De natuurlijke generalisaties bleken in eerste instantie te bestaan uit groepen deeltjes en samenstelsels van die eerdere deeltjes: quarks, kernen, atomen, moleculen, enzovoort in telkens nieuwe deeltjes. Waarbij volkomen duidelijk is wie tot welke groep behoorde. Maar zodra de grens van dode en levende natuur werd overschreden, werden de grenzen allengs minder duidelijk. Aangekomen bij de menselijke sociologie, zijn die grenzen zodanig vervaagd, dat die vaagheid in rekening gebracht moet worden.

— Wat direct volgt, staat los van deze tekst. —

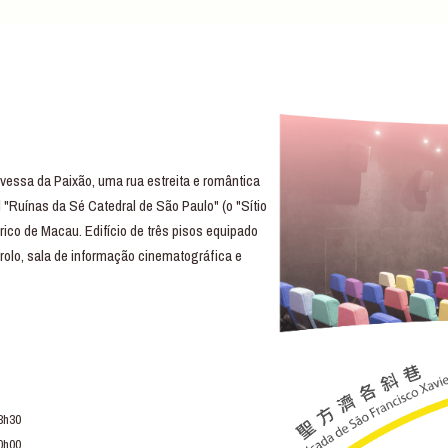
essa da Paixão, uma rua estreita e romântica
 "Ruínas da Sé Catedral de São Paulo" (o "Sítio
rico de Macau. Edifício de três pisos equipado
trolo, sala de informação cinematográfica e
3h30
0h00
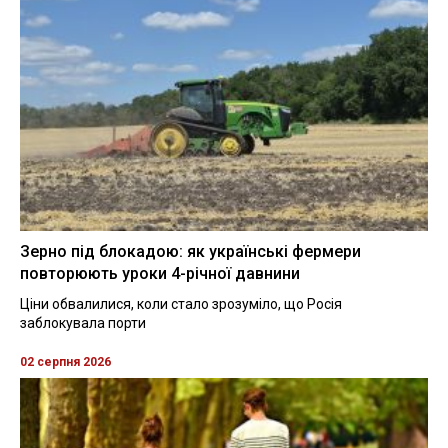
Зерно під блокадою: як українські фермери
повторюють уроки 4-річної давнини
Ціни обвалилися, коли стало зрозуміло, що Росія
заблокувала порти
02 серпня 2026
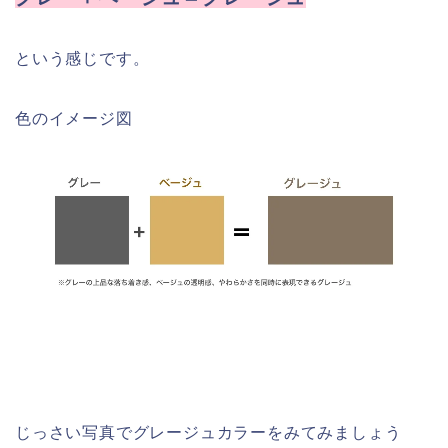
という感じです。
色のイメージ図
じっさい写真でグレージュカラーをみてみましょう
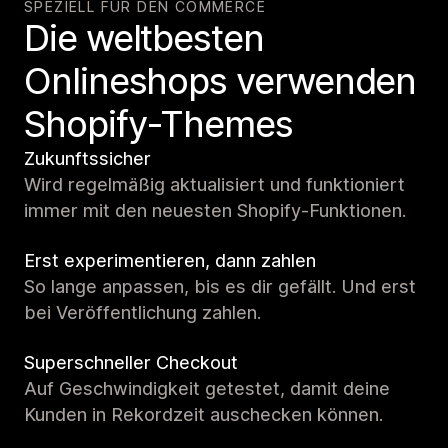
SPEZIELL FÜR DEN COMMERCE
Die weltbesten
Onlineshops verwenden
Shopify-Themes
Zukunftssicher
Wird regelmäßig aktualisiert und funktioniert
immer mit den neuesten Shopify-Funktionen.
Erst experimentieren, dann zahlen
So lange anpassen, bis es dir gefällt. Und erst
bei Veröffentlichung zahlen.
Superschneller Checkout
Auf Geschwindigkeit getestet, damit deine
Kunden in Rekordzeit auschecken können.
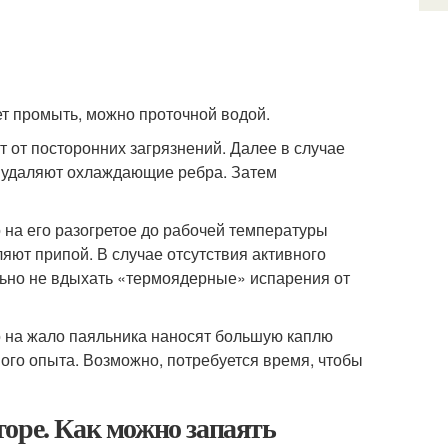
т промыть, можно проточной водой.
от посторонних загрязнений. Далее в случае
о удаляют охлаждающие ребра. Затем
 на его разогретое до рабочей температуры
яют припой. В случае отсутствия активного
льно не вдыхать «термоядерные» испарения от
о на жало паяльника наносят большую каплю
ого опыта. Возможно, потребуется время, чтобы
оре. Как можно запаять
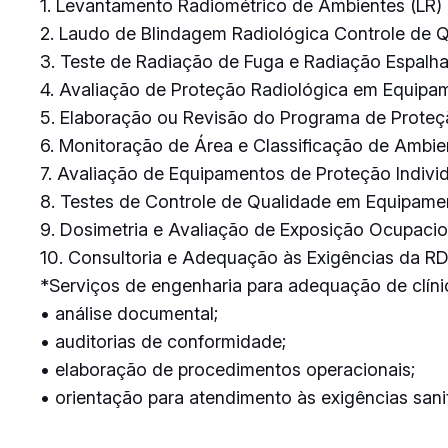
1. Levantamento Radiométrico de Ambientes (LR)
2. Laudo de Blindagem Radiológica Controle de
3. Teste de Radiação de Fuga e Radiação Espalh
4. Avaliação de Proteção Radiológica em Equipa
5. Elaboração ou Revisão do Programa de Proteç
6. Monitoração de Área e Classificação de Ambie
7. Avaliação de Equipamentos de Proteção Individ
8. Testes de Controle de Qualidade em Equipam
9. Dosimetria e Avaliação de Exposição Ocupacio
10. Consultoria e Adequação às Exigências da R
*Serviços de engenharia para adequação de clínic
• análise documental;
• auditorias de conformidade;
• elaboração de procedimentos operacionais;
• orientação para atendimento às exigências sanit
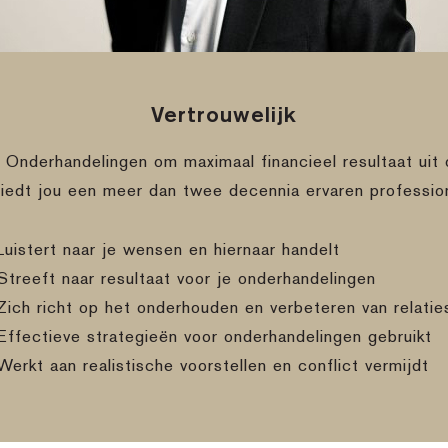
Vertrouwelijk
e Onderhandelingen om maximaal financieel resultaat uit 
biedt jou een meer dan twee decennia ervaren professio
Luistert naar je wensen en hiernaar handelt
Streeft naar resultaat voor je onderhandelingen
Zich richt op het onderhouden en verbeteren van relatie
Effectieve strategieën voor onderhandelingen gebruikt
Werkt aan realistische voorstellen en conflict vermijdt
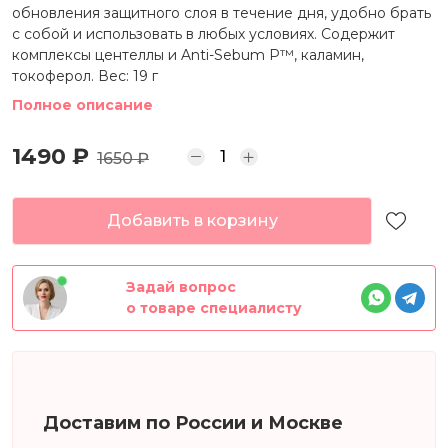
обновления защитного слоя в течение дня, удобно брать
с собой и использовать в любых условиях. Содержит
комплексы центеллы и Anti-Sebum P™, каламин,
токоферол. Вес: 19 г
Полное описание
1490 ₽
1650 ₽
Добавить в корзину
Задай вопрос
о товаре специалисту
Доставим по России и Москве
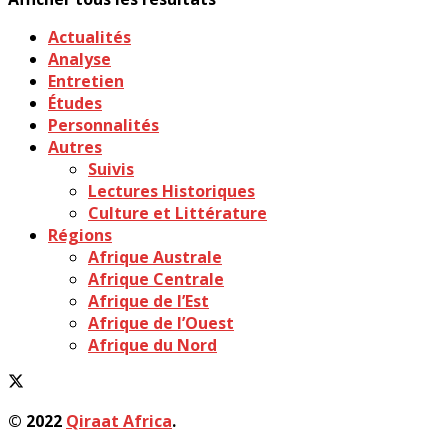
Actualités
Analyse
Entretien
Études
Personnalités
Autres
Suivis
Lectures Historiques
Culture et Littérature
Régions
Afrique Australe
Afrique Centrale
Afrique de l’Est
Afrique de l’Ouest
Afrique du Nord
© 2022
Qiraat Africa
.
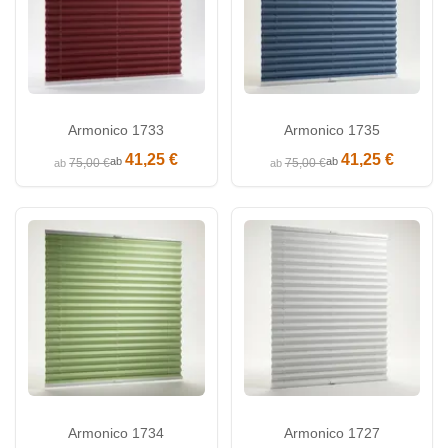
Armonico 1733
Armonico 1735
41,25 €
41,25 €
ab
ab
75,00 €
75,00 €
ab
ab
Armonico 1734
Armonico 1727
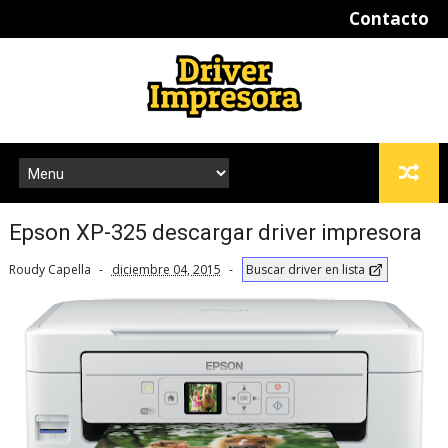
Contacto
Epson XP-325 descargar driver impresora
Roudy Capella
diciembre 04, 2015
Buscar driver en lista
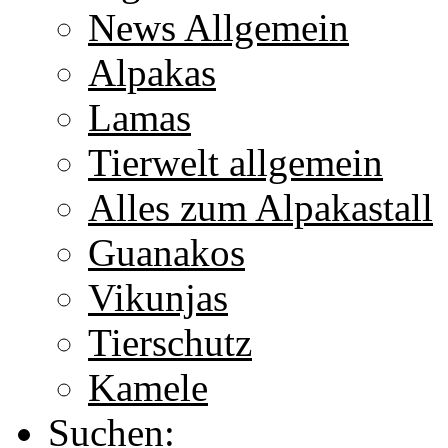
News Allgemein
Alpakas
Lamas
Tierwelt allgemein
Alles zum Alpakastall
Guanakos
Vikunjas
Tierschutz
Kamele
Suchen:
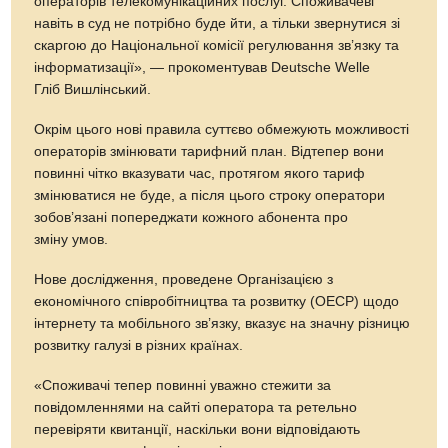
операторів телекомунікаційних послуг. Споживачеві
навіть в суд не потрібно буде йти, а тільки звернутися зі
скаргою до Національної комісії регулювання зв’язку та
інформатизації», — прокоментував Deutsche Welle
Гліб Вишлінський.
Окрім цього нові правила суттєво обмежують можливості
операторів змінювати тарифний план. Відтепер вони
повинні чітко вказувати час, протягом якого тариф
змінюватися не буде, а після цього строку оператори
зобов’язані попереджати кожного абонента про
зміну умов.
Нове дослідження, проведене Організацією з
економічного співробітництва та розвитку (ОЕСР) щодо
інтернету та мобільного зв’язку, вказує на значну різницю
розвитку галузі в різних країнах.
«Споживачі тепер повинні уважно стежити за
повідомленнями на сайті оператора та ретельно
перевіряти квитанції, наскільки вони відповідають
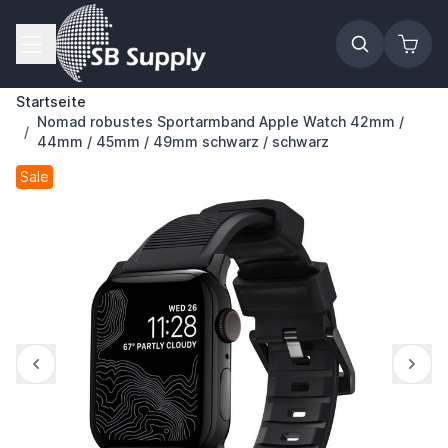
Zum Inhalt springen
Startseite
Nomad robustes Sportarmband Apple Watch 42mm /
/
44mm / 45mm / 49mm schwarz / schwarz
Sale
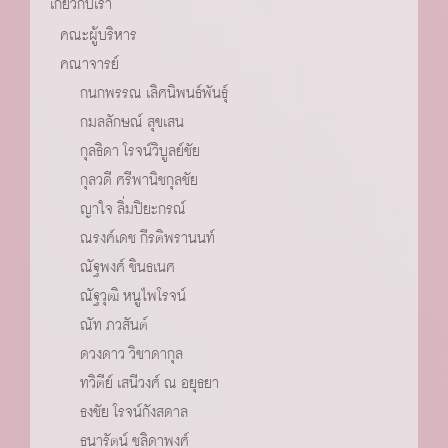
เกี่ยวกับเรา
คณะผู้บริหาร
คณาจารย์
กนกพรรณ เลิศนิพนธ์พันธุ์
กมลลักษณ์ สุขเสน
กุลธิดา โรจน์วิบูลย์ชัย
กุลวดี ศรีพานิชกุลชัย
ญาใจ ลิ่มปิยะกรณ์
ณรงค์เดช กีรติพรานนท์
ณัฐพงศ์ ชินธเนศ
ณัฐวุฒิ หนูไพโรจน์
ณัท ภวสันต์
ดวงดาว วิชาดากุล
ทวิตีย์ เสนีวงศ์ ณ อยุธยา
ธงชัย โรจน์กังสดาล
ธนารัตน์ ชลิดาพงศ์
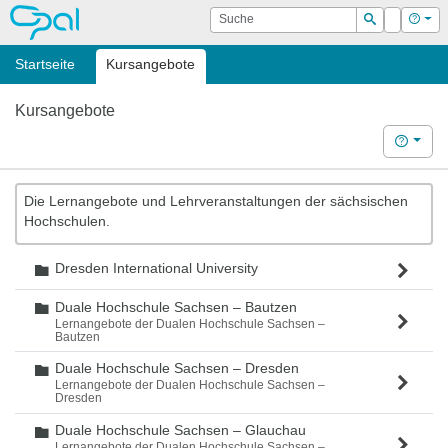
OPAL
Suche
Login
Hilf
Suchen
Startseite
Kursangebote
Kursangebote
Hilfe
Die Lernangebote und Lehrveranstaltungen der sächsischen
Hochschulen.
Dresden International University
Ordner
Duale Hochschule Sachsen – Bautzen
Ordner
Lernangebote der Dualen Hochschule Sachsen –
Bautzen
Duale Hochschule Sachsen – Dresden
Ordner
Lernangebote der Dualen Hochschule Sachsen –
Dresden
Duale Hochschule Sachsen – Glauchau
Ordner
Lernangebote der Dualen Hochschule Sachsen –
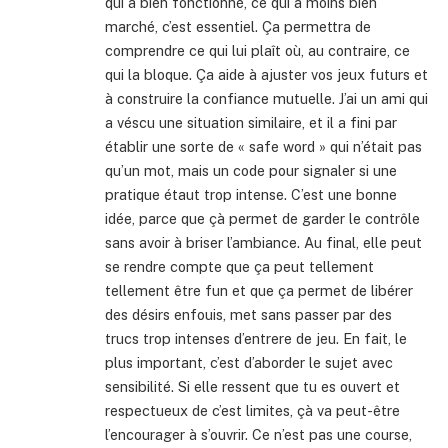
qui a bien fonctionné, ce qui a moins bien
marché, c’est essentiel. Ça permettra de
comprendre ce qui lui plaît où, au contraire, ce
qui la bloque. Ça aide à ajuster vos jeux futurs et
à construire la confiance mutuelle. J’ai un ami qui
a véscu une situation similaire, et il a fini par
établir une sorte de « safe word » qui n’était pas
qu’un mot, mais un code pour signaler si une
pratique étaut trop intense. C’est une bonne
idée, parce que çà permet de garder le contrôle
sans avoir à briser l’ambiance. Au final, elle peut
se rendre compte que ça peut tellement
tellement être fun et que ça permet de libérer
des désirs enfouis, met sans passer par des
trucs trop intenses d’entrere de jeu. En fait, le
plus important, c’est d’aborder le sujet avec
sensibilité. Si elle ressent que tu es ouvert et
respectueux de c’est limites, çà va peut-être
l’encourager à s’ouvrir. Ce n’est pas une course,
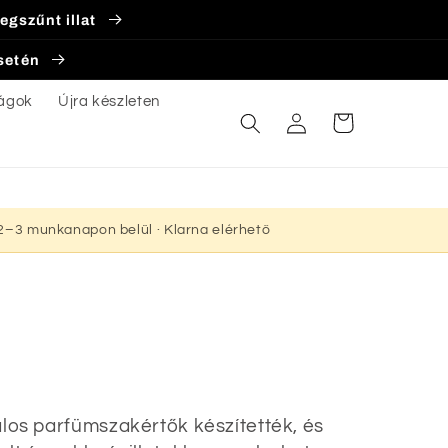
egszűnt illat
esetén
ágok
Újra készleten
Bejelentkezés
Kosár
s 2–3 munkanapon belül · Klarna elérhető
alos parfümszakértők készítették, és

Er zijn stromingen in de sociologie en het denken over de mens die vinden dat die vaagheid uniek of definiërend is voor de sociologie, of dat die vaagheid dusdanig is dat er geen sociologische voorspellingen of wetenschap mogelijk is. Dit is hier al omzeild in de inleiding op een axiomatische wijze bij monde van Asimov, maar op dit punt wordt een andere aanpak gevolgd, namelijk een demonstratie dat die vaagheid ook al in aanzienlijke mate aanwezig is in de beschrijving van de dode natuur.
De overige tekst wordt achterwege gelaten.